Directions for this task - The expected answer is the full listing, repeated exactly and free of images.

Supplied data -
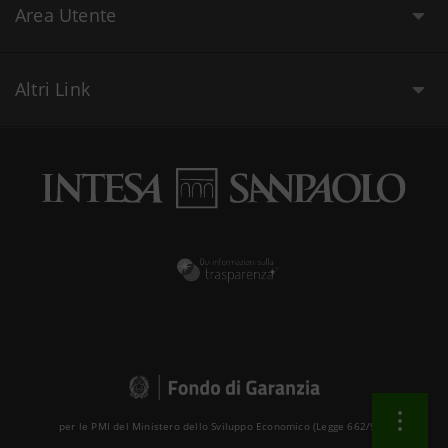
Area Utente
Altri Link
per le PMI del Ministero dello Sviluppo Economico (Legge 662/96 )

Response area -
Area Utente
Altri Link
per le PMI del Ministero dello Sviluppo Economico (Legge 662/96 )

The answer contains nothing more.